Btw this data is curiosity of Anonymous
What else are you curious about?
So you're telling me this is a meta-leak? Brain = asplode
It's worthwhile to read the Ars Technica article on the Anonymous vs HBGary spat. If for no other reason than the screenshot of the GUI for the LOIC (their distributed-denial-of-service tool).
I like the options:
Manual Mode (for pussies) or FUCKING HIVE MIND
But the banter between the HBGary guy and his coder is priceless:
The code to be added was an HTTP beacon that linked to a free website Barr had set up on Blogspot. He wanted a copy of the altered source and a compiled executable. His programmer, fearing Anonymous, balked.
On January 20, the coder wrote back, "I'm not compiling that shit on my box!" He even refused to grab a copy of the source code from message boards or other IRC users, because "I ain't touchin' any of that shit as those are already monitored."
"Dude," responded Barr. "Anonymous is a reckless organization. C'mon I know u and I both understand and believe generally in their principles but they are not a focused and considerate group, the[y] attack at will and do not care of their effects. Do u actually like this group?"
The coder said he didn't support all they did, but that Anonymous had its moments. Besides, "I enjoy the LULZ."
Thiel needs to be called out for this.
Greenwald's Wednesday column was a piece hailing the Tea Party freshmen congressmen who held up the Patriot Act renewal, and damning Obamabots for only caring about civil liberties when Bush was in office.
Greenwald spends his time sticking his finger in the eye of his biggest supporters [progressives]. He's probably not going to shtupp around and turn against Wikileaks as a "business decision" based on some clown car job like these guys had planned. He probably hurt his own career more on a "business" basis with his relentless Obama criticisms than he could possibly hurt it by supporting Wikileaks.
He does deserve credit for his consistancy and independence.
Greenwald is fast becoming my favorite blogger.
Not just because of his positions - his writing is just really damn good.

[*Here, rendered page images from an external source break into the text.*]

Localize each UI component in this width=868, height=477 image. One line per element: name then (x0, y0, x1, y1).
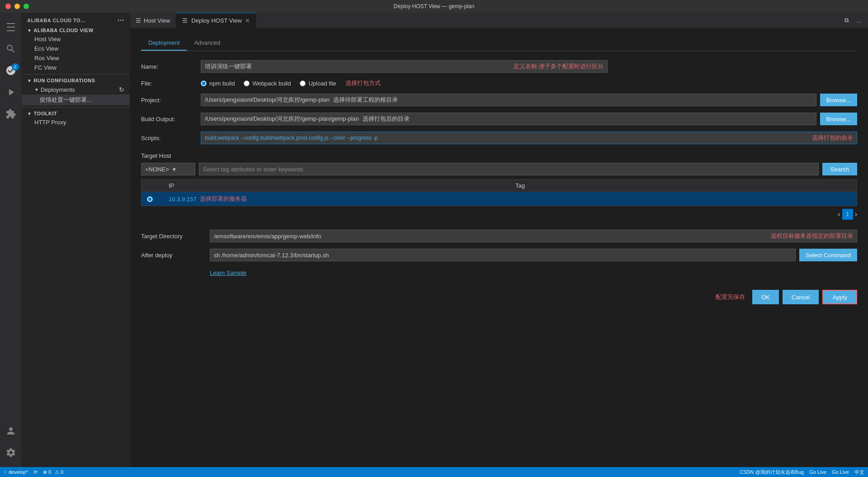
search-button[interactable]: Search (822, 163, 857, 175)
buttons-row: 配置完保存 OK Cancel Apply (141, 290, 857, 304)
status-bar: ⑂ develop* ⟳ ⊗ 0 ⚠ 0 CSDN @我的计划永远有Bug Go… (0, 467, 868, 477)
tag-input[interactable]: Select tag attributes or enter keywords (199, 163, 819, 175)
minimize-button[interactable] (14, 4, 20, 9)
project-input-row: /Users/pengxiaoni/Desktop/河北疾控/gemp-plan… (201, 94, 857, 106)
table-col-radio-header (142, 179, 163, 192)
activity-git[interactable]: 2 (0, 60, 22, 81)
chevron-down-icon-deploy: ▼ (34, 87, 39, 92)
project-value: /Users/pengxiaoni/Desktop/河北疾控/gemp-plan (205, 96, 330, 104)
chevron-down-icon-toolkit: ▼ (27, 111, 32, 116)
row-radio[interactable] (147, 196, 153, 202)
build-output-row: Build Output: /Users/pengxiaoni/Desktop/… (141, 113, 857, 125)
sub-tabs: Deployment Advanced (141, 36, 857, 51)
split-editor-button[interactable]: ⧉ (841, 15, 852, 26)
branch-status[interactable]: ⑂ develop* (4, 469, 28, 475)
scripts-wrapper: build:webpack --config build/webpack.pro… (201, 132, 857, 144)
close-button[interactable] (5, 4, 11, 9)
sidebar-item-ros-view[interactable]: Ros View (22, 53, 130, 63)
config-save-hint: 配置完保存 (716, 293, 745, 301)
sync-icon: ⟳ (33, 469, 38, 475)
target-dir-label: Target Directory (141, 233, 204, 240)
sidebar-toolkit-group[interactable]: ▼ TOOLKIT (22, 109, 130, 118)
tag-placeholder: Select tag attributes or enter keywords (203, 166, 303, 173)
panel-icon: ☰ (136, 17, 141, 24)
page-1-button[interactable]: 1 (842, 209, 853, 220)
after-deploy-input[interactable]: sh /home/admin/tomcat-7.12.3/bn/startup.… (210, 249, 796, 261)
project-input-wrapper: /Users/pengxiaoni/Desktop/河北疾控/gemp-plan… (201, 94, 816, 106)
form-section: Name: 定义名称,便于多个配置时进行区分 File: npm build (141, 60, 857, 304)
errors-status[interactable]: ⊗ 0 ⚠ 0 (43, 469, 63, 475)
more-actions-button[interactable]: … (854, 15, 864, 26)
activity-search[interactable] (0, 38, 22, 60)
activity-settings[interactable] (0, 442, 22, 463)
sidebar-run-configs-group[interactable]: ▼ RUN CONFIGURATIONS (22, 76, 130, 85)
sidebar-item-host-view[interactable]: Host View (22, 34, 130, 44)
row-ip-cell: 10.3.9.157 选择部署的服务器 (163, 192, 510, 206)
target-dir-value: /emsoftware/em/emis/app/gemp-web/info (214, 233, 767, 240)
status-golive2[interactable]: Go Live (832, 469, 849, 475)
after-deploy-label: After deploy (141, 252, 204, 259)
radio-upload[interactable]: Upload file (300, 80, 336, 87)
editor-area: ☰ Host View ☰ Deploy HOST View × ⧉ … Dep… (130, 13, 868, 467)
table-header: IP Tag (142, 179, 857, 192)
row-tag-cell (510, 196, 857, 202)
table-col-tag-header: Tag (510, 179, 857, 192)
cancel-button[interactable]: Cancel (783, 290, 819, 304)
sidebar-http-proxy[interactable]: HTTP Proxy (22, 118, 130, 127)
page-prev-icon[interactable]: ‹ (838, 210, 840, 218)
none-select[interactable]: <NONE> ▾ (141, 163, 195, 175)
target-dir-hint: 远程目标服务器指定的部署目录 (771, 232, 853, 240)
branch-name: develop* (9, 469, 28, 475)
sidebar-deploy-item[interactable]: 疫情处置一键部署... (22, 94, 130, 105)
project-browse-button[interactable]: Browse... (820, 94, 857, 106)
learn-sample-link[interactable]: Learn Sample (141, 269, 857, 276)
project-label: Project: (141, 97, 195, 104)
status-left: ⑂ develop* ⟳ ⊗ 0 ⚠ 0 (4, 469, 63, 475)
sync-status[interactable]: ⟳ (33, 469, 38, 475)
page-next-icon[interactable]: › (855, 210, 857, 218)
ok-button[interactable]: OK (752, 290, 779, 304)
content-area: Deployment Advanced Name: 定义名称,便于多个配置时进行… (130, 28, 868, 467)
window-title: Deploy HOST View — gemp-plan (394, 3, 474, 9)
refresh-icon[interactable]: ↻ (119, 86, 124, 93)
after-deploy-inner-row: sh /home/admin/tomcat-7.12.3/bn/startup.… (210, 249, 857, 261)
sidebar-item-fc-view[interactable]: FC View (22, 63, 130, 72)
host-table: IP Tag 10.3.9.157 选择部署的服务器 (141, 179, 857, 206)
radio-npm[interactable]: npm build (201, 80, 235, 87)
learn-sample-text: Learn Sample (210, 269, 246, 276)
file-row: File: npm build Webpack build Upload (141, 79, 857, 87)
tab-advanced[interactable]: Advanced (187, 36, 227, 51)
build-output-browse-button[interactable]: Browse... (820, 113, 857, 125)
activity-run[interactable] (0, 81, 22, 103)
tab-icon: ☰ (182, 17, 188, 24)
select-command-button[interactable]: Select Command (799, 249, 857, 261)
deploy-host-view-tab[interactable]: ☰ Deploy HOST View × (176, 13, 256, 28)
status-right: CSDN @我的计划永远有Bug Go Live Go Live 中文 (740, 469, 864, 476)
sidebar-deployments-group[interactable]: ▼ Deployments ↻ (22, 85, 130, 94)
maximize-button[interactable] (24, 4, 29, 9)
activity-account[interactable] (0, 420, 22, 442)
activity-bar: 2 (0, 13, 22, 467)
sidebar: ALIBABA CLOUD TO... ··· ▼ ALIBABA CLOUD … (22, 13, 130, 467)
sidebar-more-icon[interactable]: ··· (118, 16, 124, 24)
host-view-panel-btn[interactable]: ☰ Host View (130, 13, 176, 28)
file-label: File: (141, 80, 195, 87)
tab-close-icon[interactable]: × (245, 17, 250, 24)
activity-explorer[interactable] (0, 16, 22, 38)
radio-webpack[interactable]: Webpack build (244, 80, 291, 87)
scripts-row: Scripts: build:webpack --config build/we… (141, 132, 857, 144)
tab-deployment[interactable]: Deployment (141, 36, 187, 51)
status-golive1[interactable]: Go Live (809, 469, 826, 475)
target-dir-row: Target Directory /emsoftware/em/emis/app… (141, 230, 857, 242)
title-bar: Deploy HOST View — gemp-plan (0, 0, 868, 13)
errors-text: ⊗ 0 (43, 469, 51, 475)
scripts-label: Scripts: (141, 135, 195, 142)
name-input[interactable] (205, 63, 510, 70)
traffic-lights (5, 4, 29, 9)
target-host-row: <NONE> ▾ Select tag attributes or enter … (141, 163, 857, 175)
sidebar-item-ecs-view[interactable]: Ecs View (22, 44, 130, 53)
apply-button[interactable]: Apply (822, 290, 857, 304)
activity-extensions[interactable] (0, 103, 22, 125)
sidebar-cloud-view-group[interactable]: ▼ ALIBABA CLOUD VIEW (22, 26, 130, 34)
table-row[interactable]: 10.3.9.157 选择部署的服务器 (142, 192, 857, 206)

Here's hoping Salon doesn't cave and fire him
If Salon drops him - unlikely because he drives a lot of traffic to Salon - he would be picked up by another mag like Reason or very easily be able to set up his own thing and get a lot of eyeballs.
Hey, Cato found a spot for Nat Hentoff, after all.

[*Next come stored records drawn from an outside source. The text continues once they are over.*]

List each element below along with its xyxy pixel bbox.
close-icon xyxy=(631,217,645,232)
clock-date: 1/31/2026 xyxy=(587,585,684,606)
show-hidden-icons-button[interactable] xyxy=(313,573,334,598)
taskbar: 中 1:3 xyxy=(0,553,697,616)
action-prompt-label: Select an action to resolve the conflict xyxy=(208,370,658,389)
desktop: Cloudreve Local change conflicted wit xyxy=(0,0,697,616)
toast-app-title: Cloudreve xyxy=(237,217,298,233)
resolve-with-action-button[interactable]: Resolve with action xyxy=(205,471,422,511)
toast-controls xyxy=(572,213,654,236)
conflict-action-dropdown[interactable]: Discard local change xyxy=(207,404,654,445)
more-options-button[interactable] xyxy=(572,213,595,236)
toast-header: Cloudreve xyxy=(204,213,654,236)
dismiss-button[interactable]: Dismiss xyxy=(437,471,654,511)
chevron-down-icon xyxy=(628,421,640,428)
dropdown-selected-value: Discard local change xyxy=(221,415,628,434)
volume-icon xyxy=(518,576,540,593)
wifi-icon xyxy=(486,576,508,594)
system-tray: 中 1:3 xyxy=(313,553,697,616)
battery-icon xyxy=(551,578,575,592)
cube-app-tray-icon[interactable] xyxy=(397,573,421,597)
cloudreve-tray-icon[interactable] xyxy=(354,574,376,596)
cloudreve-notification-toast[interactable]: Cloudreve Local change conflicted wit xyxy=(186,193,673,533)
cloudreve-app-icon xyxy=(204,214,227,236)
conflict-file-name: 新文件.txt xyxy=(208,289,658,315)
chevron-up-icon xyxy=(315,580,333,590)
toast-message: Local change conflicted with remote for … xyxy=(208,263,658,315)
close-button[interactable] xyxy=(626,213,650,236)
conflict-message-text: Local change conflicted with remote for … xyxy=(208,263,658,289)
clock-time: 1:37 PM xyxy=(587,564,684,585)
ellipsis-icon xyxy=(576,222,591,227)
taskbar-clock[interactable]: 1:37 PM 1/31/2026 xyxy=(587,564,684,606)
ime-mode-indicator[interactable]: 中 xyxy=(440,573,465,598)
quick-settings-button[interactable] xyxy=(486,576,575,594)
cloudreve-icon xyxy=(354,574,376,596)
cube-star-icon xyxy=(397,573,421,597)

Greenwald would land on his feet. Unfortunately there aren't enough people with views like him (compared to the anti-libertarian left), but there's enough.
I love Glenn Greenwald. Too bad we both already have partners. Mine happens to be a woman--not that there's anything wrong with that.

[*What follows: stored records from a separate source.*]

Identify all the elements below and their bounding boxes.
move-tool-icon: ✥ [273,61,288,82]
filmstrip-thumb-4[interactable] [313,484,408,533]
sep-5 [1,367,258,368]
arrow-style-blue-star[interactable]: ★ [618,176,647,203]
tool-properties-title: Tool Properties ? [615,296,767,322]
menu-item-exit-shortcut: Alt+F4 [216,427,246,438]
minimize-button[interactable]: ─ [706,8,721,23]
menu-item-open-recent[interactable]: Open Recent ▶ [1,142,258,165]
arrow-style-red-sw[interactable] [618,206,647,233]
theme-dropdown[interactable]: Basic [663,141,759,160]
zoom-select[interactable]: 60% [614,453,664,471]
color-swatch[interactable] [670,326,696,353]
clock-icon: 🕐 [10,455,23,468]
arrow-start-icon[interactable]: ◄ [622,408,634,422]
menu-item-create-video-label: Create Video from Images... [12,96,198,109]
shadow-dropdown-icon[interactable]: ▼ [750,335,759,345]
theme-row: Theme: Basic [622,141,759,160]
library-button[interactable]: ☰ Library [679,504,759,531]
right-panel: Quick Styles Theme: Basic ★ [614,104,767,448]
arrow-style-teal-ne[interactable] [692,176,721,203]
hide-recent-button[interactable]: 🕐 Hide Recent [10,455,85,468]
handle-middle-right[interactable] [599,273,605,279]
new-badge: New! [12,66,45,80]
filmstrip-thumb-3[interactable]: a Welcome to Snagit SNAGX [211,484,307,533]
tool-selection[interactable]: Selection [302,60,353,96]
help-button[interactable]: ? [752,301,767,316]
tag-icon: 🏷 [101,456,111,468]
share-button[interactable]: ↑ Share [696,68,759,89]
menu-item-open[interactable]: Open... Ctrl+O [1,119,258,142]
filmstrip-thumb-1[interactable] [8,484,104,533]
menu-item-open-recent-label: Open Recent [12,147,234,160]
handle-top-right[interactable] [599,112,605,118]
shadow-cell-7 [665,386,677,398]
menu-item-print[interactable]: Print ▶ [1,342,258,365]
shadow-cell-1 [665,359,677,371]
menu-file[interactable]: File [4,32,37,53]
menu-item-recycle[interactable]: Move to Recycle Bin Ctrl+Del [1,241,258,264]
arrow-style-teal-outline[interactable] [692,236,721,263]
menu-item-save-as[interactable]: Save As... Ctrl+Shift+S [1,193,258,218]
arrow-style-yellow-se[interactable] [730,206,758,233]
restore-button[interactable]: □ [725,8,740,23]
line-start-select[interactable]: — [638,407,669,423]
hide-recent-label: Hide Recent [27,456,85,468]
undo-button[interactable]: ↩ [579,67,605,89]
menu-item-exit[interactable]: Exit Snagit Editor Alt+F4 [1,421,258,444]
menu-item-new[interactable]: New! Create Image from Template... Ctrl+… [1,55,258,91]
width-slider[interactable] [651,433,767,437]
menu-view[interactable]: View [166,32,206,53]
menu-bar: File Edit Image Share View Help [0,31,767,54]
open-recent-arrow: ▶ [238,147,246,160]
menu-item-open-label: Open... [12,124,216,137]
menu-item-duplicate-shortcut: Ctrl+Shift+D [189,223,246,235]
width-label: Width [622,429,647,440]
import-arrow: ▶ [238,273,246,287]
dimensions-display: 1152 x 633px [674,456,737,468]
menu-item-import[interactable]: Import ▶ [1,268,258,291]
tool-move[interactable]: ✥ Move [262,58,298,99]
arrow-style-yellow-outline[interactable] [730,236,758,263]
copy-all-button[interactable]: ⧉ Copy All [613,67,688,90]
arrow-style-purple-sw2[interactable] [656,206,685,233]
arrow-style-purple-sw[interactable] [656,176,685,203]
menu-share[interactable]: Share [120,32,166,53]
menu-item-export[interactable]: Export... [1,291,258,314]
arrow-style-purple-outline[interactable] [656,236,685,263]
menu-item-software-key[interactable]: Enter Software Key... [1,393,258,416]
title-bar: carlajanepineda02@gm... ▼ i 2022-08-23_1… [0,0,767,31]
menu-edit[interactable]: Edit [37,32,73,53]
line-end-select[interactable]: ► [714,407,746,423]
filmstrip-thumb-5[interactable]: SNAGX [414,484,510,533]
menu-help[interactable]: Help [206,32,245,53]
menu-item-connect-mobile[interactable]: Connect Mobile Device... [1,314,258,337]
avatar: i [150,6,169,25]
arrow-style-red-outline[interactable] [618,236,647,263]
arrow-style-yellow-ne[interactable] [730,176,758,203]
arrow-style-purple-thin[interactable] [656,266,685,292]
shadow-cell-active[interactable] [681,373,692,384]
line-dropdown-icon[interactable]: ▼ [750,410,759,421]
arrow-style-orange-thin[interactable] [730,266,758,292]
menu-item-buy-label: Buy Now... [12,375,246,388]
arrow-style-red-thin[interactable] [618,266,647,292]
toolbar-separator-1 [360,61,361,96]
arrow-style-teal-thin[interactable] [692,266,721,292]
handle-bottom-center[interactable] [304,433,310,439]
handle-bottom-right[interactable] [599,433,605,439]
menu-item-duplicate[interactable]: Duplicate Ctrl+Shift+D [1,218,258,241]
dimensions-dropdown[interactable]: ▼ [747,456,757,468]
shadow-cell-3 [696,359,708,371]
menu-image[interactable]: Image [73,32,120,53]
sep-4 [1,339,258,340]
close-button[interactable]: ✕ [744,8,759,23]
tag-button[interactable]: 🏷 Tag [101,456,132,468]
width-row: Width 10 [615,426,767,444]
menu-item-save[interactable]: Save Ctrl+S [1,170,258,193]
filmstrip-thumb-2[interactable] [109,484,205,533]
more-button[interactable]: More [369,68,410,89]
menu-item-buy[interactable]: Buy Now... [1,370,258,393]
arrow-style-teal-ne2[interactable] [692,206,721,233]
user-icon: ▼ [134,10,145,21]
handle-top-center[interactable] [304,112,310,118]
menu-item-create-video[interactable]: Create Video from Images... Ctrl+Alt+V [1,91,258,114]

So we have an incompetent wannabe "security company" playing pretend that it "infiltrated" and "penetrated" Anonymous and that Anonymous some how has "leaders" and "founders. And the "infiltration?" Apparently creating Facebook accounts and Friending Anonyfags, logging open and public IRC chats which anybody can do.
Amusing.
What's not amusing is the equally criminal, terroristic, and treasounous Bank of American racketeering with HBGary et al. in an effort to silence Democracy.
When they make a movie out of this whole episode, HBGary Federal head, Aaron Barr, will be played by Fred Willard.
I would urge Glenn not to stare too long into the Palantir.
Since this just hit the fan in the last few days, I think Thiel needs some time to be briefed on what went down at Palantir. Remember that he is on the board of FoundersFund, the investment firm that funds Palantir, but that is just one of thirty-one separate companies (including Mint, Facebook, Powerset, etc.) under that umbrella. I'm sure he doesn't participate in weekly conference calls with Palantir execs, but may get quarterly reports from them which probably don't go into all the details about their different projects and clients.
Note that Palantir's CEO was the first person to call Greenwald to apologize for what "Team Themis" was proposing in their bid to win a contract from Hunton & Wiliams, so that should count for something. All the material that has been posted is from HBGary Federal, not from Palantir or Berico, who apparently employ much better security practices than HBGary. Heads could roll from the fallout, once they get to the bottom of it all, but I'm willing to give the benefit of the doubt to the parties that have decided to come clean on this scandal.